您能否将数据帧列表中的数据帧合并为一个数据帧?我会使用plyr包和rbind.fill,这将允许数据帧具有不匹配的列,只要感兴趣的列在所有数据帧中被命名为相同。
library(plyr)
df.orig <- data.frame(one = rep(1:4, each = 4), two = 1:16)
df.list <- dlply(df.orig, "one")
df.new <- rbind.fill(df.list)
xlim <- with(df.new, c(min(two), max(two)))
#3
1
If I understand the question correctly, heres something to do with plyr:
如果我正确地理解了这个问题,那就是与plyr有关:
dats <- list( df1 = data.frame(a=sample(1:3), b = sample(11:13)),
df2 = data.frame(a=sample(1:3), b = sample(11:13)))
library(plyr)
xlim <- adply(do.call("rbind",dats),2,function(x)c(min(x),max(x)))
names(xlim)=c("xlab","min","max")
xlim
xlab min max
1 a 1 3
2 b 11 13
Gives per variable the minimum and maximum collapsed over all data frames in the list.
为每个变量提供列表中所有数据框的最小和最大折叠。
EDIT: shortened the code abit. I do assume that each dataframe contains the same number of columns in the same order.

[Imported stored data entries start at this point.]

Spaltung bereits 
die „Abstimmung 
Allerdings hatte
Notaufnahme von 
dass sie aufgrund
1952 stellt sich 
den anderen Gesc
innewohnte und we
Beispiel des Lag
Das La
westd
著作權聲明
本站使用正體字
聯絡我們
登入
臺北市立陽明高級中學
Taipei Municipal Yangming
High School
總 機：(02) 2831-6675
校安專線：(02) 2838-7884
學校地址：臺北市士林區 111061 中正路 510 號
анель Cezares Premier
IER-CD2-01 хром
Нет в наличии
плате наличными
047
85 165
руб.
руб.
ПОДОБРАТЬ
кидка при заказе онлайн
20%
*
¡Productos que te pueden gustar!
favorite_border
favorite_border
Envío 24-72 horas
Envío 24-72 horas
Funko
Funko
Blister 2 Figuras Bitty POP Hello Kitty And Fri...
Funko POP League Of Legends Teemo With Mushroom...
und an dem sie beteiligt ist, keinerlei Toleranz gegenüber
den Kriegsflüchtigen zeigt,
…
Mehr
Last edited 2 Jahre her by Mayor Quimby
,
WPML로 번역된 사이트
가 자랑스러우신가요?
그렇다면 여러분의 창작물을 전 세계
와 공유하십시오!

编辑:缩短代码abit。我假设每个数据帧包含相同顺序的相同列数。
#1
10
You can use lapply
to extract the xlab
column out of all the data-frames, and unlist
to combine into one vector, then take the min
or max
:
您可以使用lapply从所有数据帧中提取xlab列,并取消列表以组合成一个向量,然后取最小值或最大值:
xlab <- 'a'
dats <- list( df1 = data.frame(a=sample(1:3), b = sample(11:13)),
df2 = data.frame(a=sample(1:3), b = sample(11:13)))
> min( unlist( lapply( dats, '[', xlab ) ) )
[1] 1
> max( unlist( lapply( dats, '[', xlab ) ) )
[1] 3
#2
3
Can you combine the data frames from the list of data frames into one data frame? I would use the plyr
package and rbind.fill
, which would allow the data frames to have mismatched columns as long as the column of interest is named the same in all data frames.

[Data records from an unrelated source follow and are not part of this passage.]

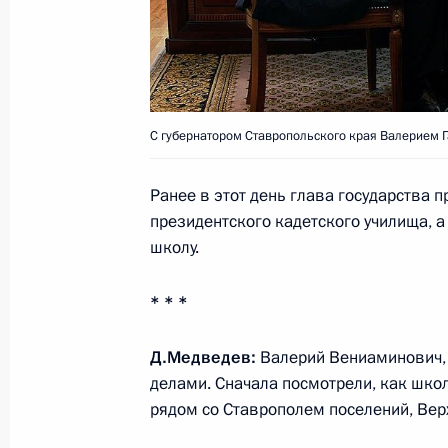
Встреча с Президентом Туркменист
Бердымухамедовым
С губернатором Ставропольского края Валерием 
3 сентября 2011 года, 13:00
Душанбе
Ранее в этот день глава государства 
президентского кадетского училища, 
В столице Таджикистана состоялся
школу.
3 сентября 2011 года, 12:00
Душанбе
* * *
2 сентября 2011 года, пятница
Д.Медведев:
Валерий Вениаминович,
делами. Сначала посмотрели, как шко
Официальный визит в Таджикистан
рядом со Ставрополем поселений, Вер
2 сентября 2011 года, 15:30
Душанбе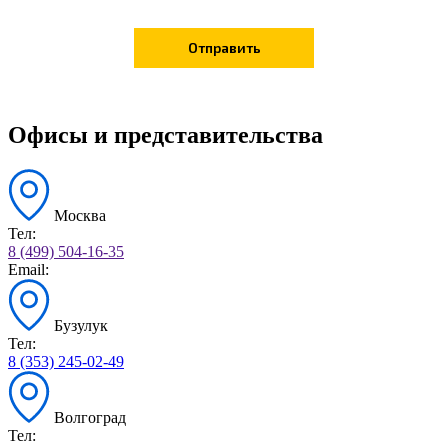
Офисы и представительства
Москва
Тел:
8 (499) 504-16-35
Email:
Бузулук
Тел:
8 (353) 245-02-49
Волгоград
Тел: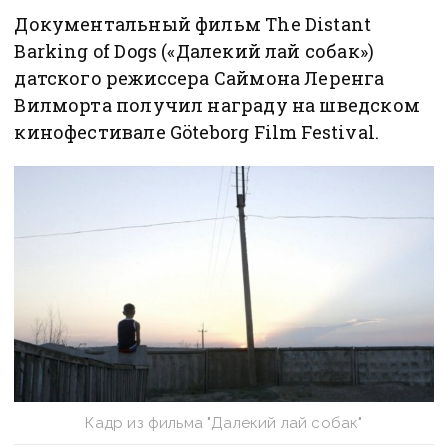
Документальный фильм The Distant
Barking of Dogs («Далекий лай собак»)
датского режиссера Саймона Леренга
Вилморта получил награду на шведском
кинофестивале Göteborg Film Festival.
Кадр из фильма "Далекий лай собак"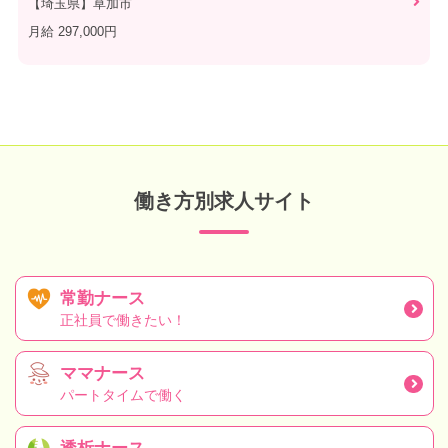
【埼玉県】草加市
月給 297,000円
働き方別求人サイト
常勤ナース
正社員で働きたい！
ママナース
パートタイムで働く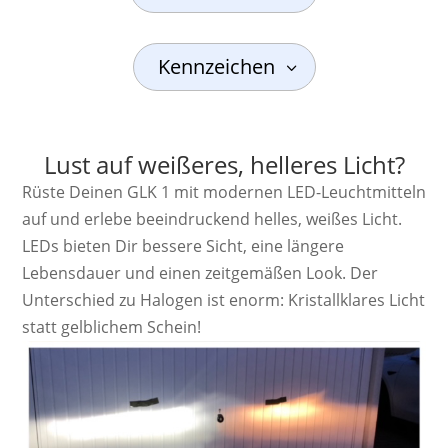
Kennzeichen
Lust auf weißeres, helleres Licht?
Rüste Deinen GLK 1 mit modernen LED-Leuchtmitteln
auf und erlebe beeindruckend helles, weißes Licht.
LEDs bieten Dir bessere Sicht, eine längere
Lebensdauer und einen zeitgemäßen Look. Der
Unterschied zu Halogen ist enorm: Kristallklares Licht
statt gelblichem Schein!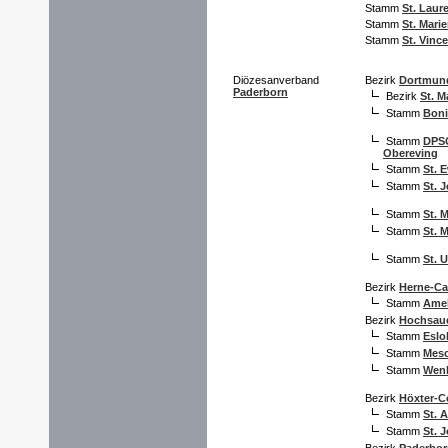
Stamm
St. Laur
Stamm
St. Mari
Stamm
St. Vinc
Diözesanverband
Bezirk
Dortmun
Paderborn
Bezirk
St. M
Stamm
Boni
Stamm
DPSG
Obereving
Stamm
St. 
Stamm
St. 
Stamm
St. 
Stamm
St. 
Stamm
St. 
Bezirk
Herne-Ca
Stamm
Ame
Bezirk
Hochsau
Stamm
Eslo
Stamm
Mes
Stamm
Wen
Bezirk
Höxter-C
Stamm
St. 
Stamm
St. 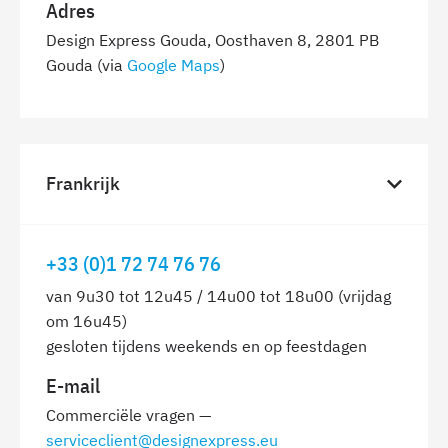
Adres
Design Express Gouda, Oosthaven 8, 2801 PB
Gouda (via
Google Maps
)
Frankrijk
+33 (0)1 72 74 76 76
van 9u30 tot 12u45 / 14u00 tot 18u00 (vrijdag
om 16u45)
gesloten tijdens weekends en op feestdagen
E-mail
Commerciële vragen —
serviceclient@designexpress.eu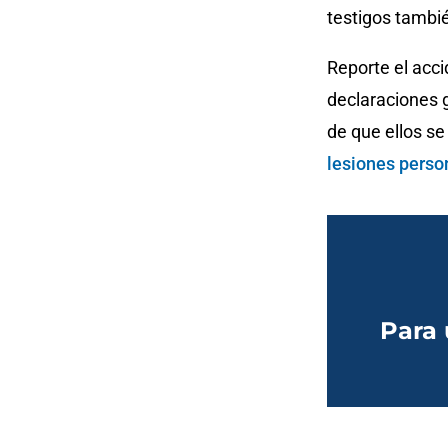
testigos tambié
Reporte el acc
declaraciones 
de que ellos s
lesiones perso
Para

您能否将数据帧列表中的数据帧合并为一个数据帧?我会使用plyr包和rbind.fill,这将允许数据帧具有不匹配的列,只要感兴趣的列在所有数据帧中被命名为相同。
library(plyr)
df.orig <- data.frame(one = rep(1:4, each = 4), two = 1:16)

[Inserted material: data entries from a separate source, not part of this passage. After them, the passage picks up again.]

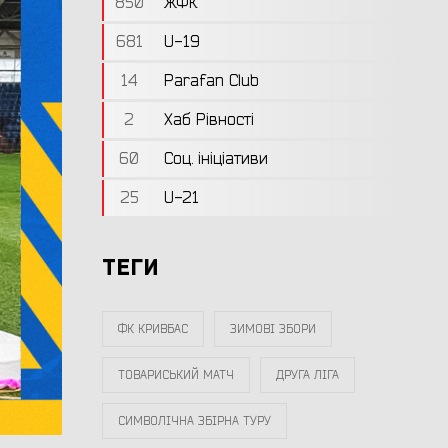
850
ЖФК
681
U-19
14
Parafan Club
2
Хаб Рівності
60
Соц. ініціативи
25
U-21
ТЕГИ
ФК КРИВБАС
ЗИМОВІ ЗБОРИ
ТОВАРИСЬКИЙ МАТЧ
ДРУГА ЛІГА
СИМВОЛІЧНА ЗБІРНА ТУРУ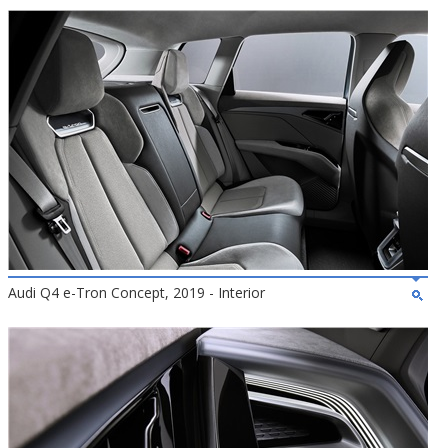
Audi Q4 e-Tron Concept, 2019 - Interior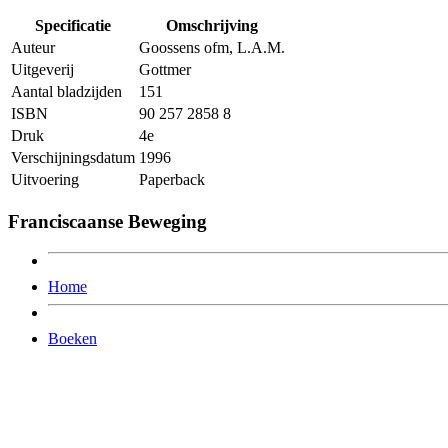
Specificatie
Omschrijving
Auteur
Goossens ofm, L.A.M.
Uitgeverij
Gottmer
Aantal bladzijden
151
ISBN
90 257 2858 8
Druk
4e
Verschijningsdatum
1996
Uitvoering
Paperback
Franciscaanse Beweging
Home
Boeken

df.list <- dlply(df.orig, "one")
df.new <- rbind.fill(df.list)
xlim <- with(df.new, c(min(two), max(two)))
#3
1
If I understand the question correctly, heres something to do with plyr:
如果我正确地理解了这个问题,那就是与plyr有关:
dats <- list( df1 = data.frame(a=sample(1:3), b = sample(11:13)),
df2 = data.frame(a=sample(1:3), b = sample(11:13)))
library(plyr)
xlim <- adply(do.call("rbind",dats),2,function(x)c(min(x),max(x)))
names(xlim)=c("xlab","min","max")
xlim
xlab min max
1 a 1 3
2 b 11 13
Gives per variable the minimum and maximum collapsed over all data frames in the list.
为每个变量提供列表中所有数据框的最小和最大折叠。
EDIT: shortened the code abit. I do assume that each dataframe contains the same number of columns in the same order.
编辑:缩短代码abit。我假设每个数据帧包含相同顺序的相同列数。